Work request:
When copying the data below, keep only the lines from the one with "Email (required)" through the one with "e acconsento al", word for word, and skip the pictures.

Page-level text extractions
-------------------------

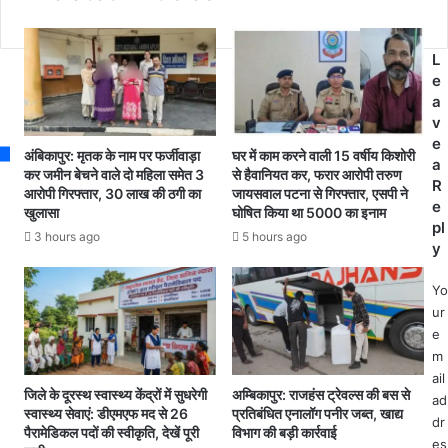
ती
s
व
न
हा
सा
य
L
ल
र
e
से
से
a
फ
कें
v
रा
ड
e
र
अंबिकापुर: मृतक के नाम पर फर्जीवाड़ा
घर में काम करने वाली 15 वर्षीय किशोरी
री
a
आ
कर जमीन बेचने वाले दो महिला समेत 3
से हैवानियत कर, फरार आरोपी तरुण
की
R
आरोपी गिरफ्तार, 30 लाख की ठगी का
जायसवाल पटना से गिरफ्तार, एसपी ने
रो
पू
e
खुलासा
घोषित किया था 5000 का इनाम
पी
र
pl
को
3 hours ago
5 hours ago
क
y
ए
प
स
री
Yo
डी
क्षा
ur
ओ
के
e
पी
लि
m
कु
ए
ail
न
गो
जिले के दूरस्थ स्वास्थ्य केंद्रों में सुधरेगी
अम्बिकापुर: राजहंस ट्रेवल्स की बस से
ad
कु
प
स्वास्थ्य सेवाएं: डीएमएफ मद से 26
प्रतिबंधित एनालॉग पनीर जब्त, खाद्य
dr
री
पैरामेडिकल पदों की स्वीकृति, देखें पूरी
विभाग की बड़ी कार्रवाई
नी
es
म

-------------------------

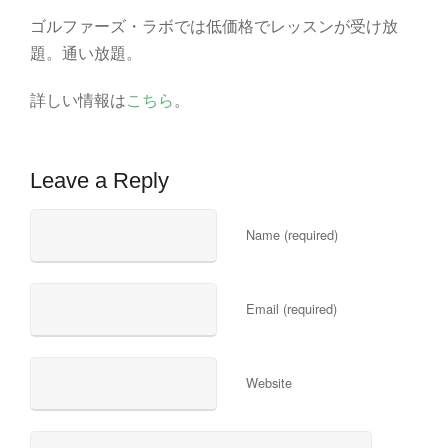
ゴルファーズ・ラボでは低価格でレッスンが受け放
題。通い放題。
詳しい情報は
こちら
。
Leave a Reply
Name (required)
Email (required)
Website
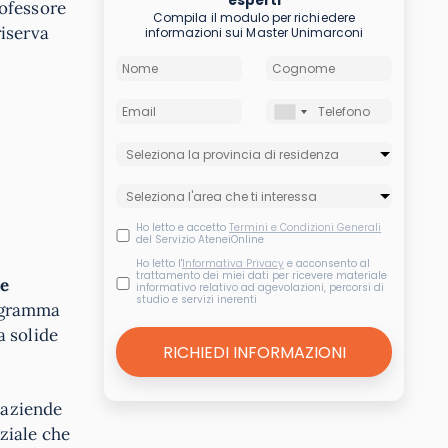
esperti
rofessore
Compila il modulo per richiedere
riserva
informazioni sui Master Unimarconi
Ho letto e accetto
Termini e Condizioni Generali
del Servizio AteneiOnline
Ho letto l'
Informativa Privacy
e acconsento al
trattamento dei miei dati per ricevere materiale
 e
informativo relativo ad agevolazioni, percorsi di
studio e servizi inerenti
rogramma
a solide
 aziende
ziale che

-------------------------

Written response:
Email (required)
Website
esperti
rofessore
Compila il modulo per richiedere
riserva
informazioni sui Master Unimarconi
Ho letto e accetto
Termini e Condizioni Generali
del Servizio AteneiOnline
Ho letto l'
Informativa Privacy
e acconsento al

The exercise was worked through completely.